Question

A train is scheduled to run from Delhi to Pune at an average speed of $80\text{km/h}$ but due to repairs of track , it looses $2\text{hrs}$ in the first part of the journey. It then accelerates at a rate of $20{\text{km/h}}^2$ till the speed reaches $100\text{km/h}$. This speed is now maintained till the end of the journey. If the train now reaches station on time, then find the distance from pune to a point when it starts accelerating.

• A. $840\text{km}$
• B. $640\text{km}$
• C. $550\text{km}$
• D. Data insufficient

Answer 1

The correct option is A $840\text{km}$

Given,
Average speed $=80\text{km/hr}$


Let $l$ be the total distance between Delhi and Pune. From the figure,

Scheduled time , $t_{exp}=\frac{l}{80}$

For travelling $x_1$ distance it looses $2\text{hrs}$ from expected time. So,

$t_1=\frac{x_1}{80}+2......\left(1\right)$

For travelling $x_2$ it goes under acceleration from $80\text{km/h}$ to $100\text{km/h}$.

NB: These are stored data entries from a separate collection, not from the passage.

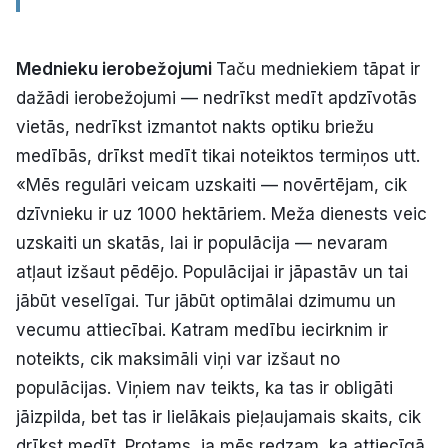
Mednieku ierobežojumi
Taču medniekiem tāpat ir
dažādi ierobežojumi — nedrīkst medīt apdzīvotās
vietās, nedrīkst izmantot nakts optiku briežu
medībās, drīkst medīt tikai noteiktos termiņos utt.
«Mēs regulāri veicam uzskaiti — novērtējam, cik
dzīvnieku ir uz 1000 hektāriem. Meža dienests veic
uzskaiti un skatās, lai ir populācija — nevaram
atļaut izšaut pēdējo. Populācijai ir jāpastāv un tai
jābūt veselīgai. Tur jābūt optimālai dzimumu un
vecumu attiecībai. Katram medību iecirknim ir
noteikts, cik maksimāli viņi var izšaut no
populācijas. Viņiem nav teikts, ka tas ir obligāti
jāizpilda, bet tas ir lielākais pieļaujamais skaits, cik
drīkst medīt. Protams, ja mēs redzam, ka attiecīgā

So, applying equation of motion for $x_2$ distance,

$t_2$=$\frac{v-u}{a}=\frac{100-80}{20}=1\text{hr}$

$x_2=u{t}_2+\frac{1}{2}a{t}_2^2=80\times 1+\frac{1}{2}\times 20\times 1^2=90\text{km}$

For travelling $(x_3=l-x_1-x_2)$ it continues with $100\text{km/h}$,

$t_3=\frac{x_3}{100}=\frac{l-x_1-x_2}{100}$

Finally it reaches on time. So,

$t_{exp}=t_1+t_2+t_3$

Now, substituting the values,

$\Rightarrow \frac{l}{80}=(\frac{x_1}{80}+2)+1+\left(\frac{l-x_1-x_2}{100}\right)$

Substituting the value of $x_2$ as $90\text{km}$,

$\frac{l}{80}=\frac{x_1}{80}+3+\frac{l-x_1-90}{100}$

$\Rightarrow \frac{l}{80}-\frac{x_1}{80}=3+\frac{l-x_1-90}{100}$

$\Rightarrow (l-x_1)(\frac{1}{80}-\frac{1}{100})=3-\frac{90}{100}$

$\Rightarrow (l-x_1)\left(\frac{20}{80}\right)=210$

$\Rightarrow l-x_1=840\text{km}$

Distance of point $\text{A}$ from Pune $=l-x_1$

$=840\text{km}$

Hence, option (a) is the correct answer.